| Exercise objective |
Each line below with the string "Janvier" should be copied.

(Page-level text extractions)
--
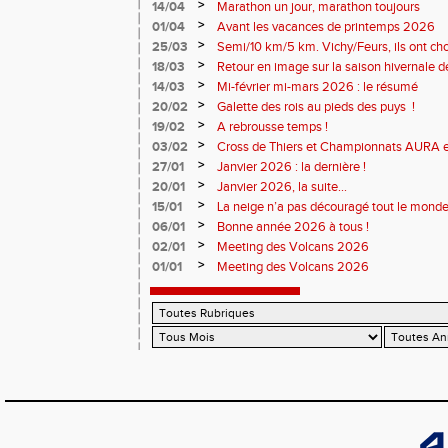
résultats
>
14/04
Marathon un jour, marathon toujours
>
01/04
Avant les vacances de printemps 2026
>
25/03
Semi/10 km/5 km. Vichy/Feurs, ils ont choi
>
18/03
Retour en image sur la saison hivernale d
>
14/03
Mi-février mi-mars 2026 : le résumé
>
20/02
Galette des rois au pieds des puys !
>
19/02
A rebrousse temps !
>
03/02
Cross de Thiers et Championnats AURA e
>
27/01
Janvier 2026 : la dernière !
>
20/01
Janvier 2026, la suite...
>
15/01
La neige n’a pas découragé tout le monde
>
06/01
Bonne année 2026 à tous !
>
02/01
Meeting des Volcans 2026
>
01/01
Meeting des Volcans 2026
--
| Response to this exercise |
Janvier 2026 : la dernière !
Janvier 2026, la suite...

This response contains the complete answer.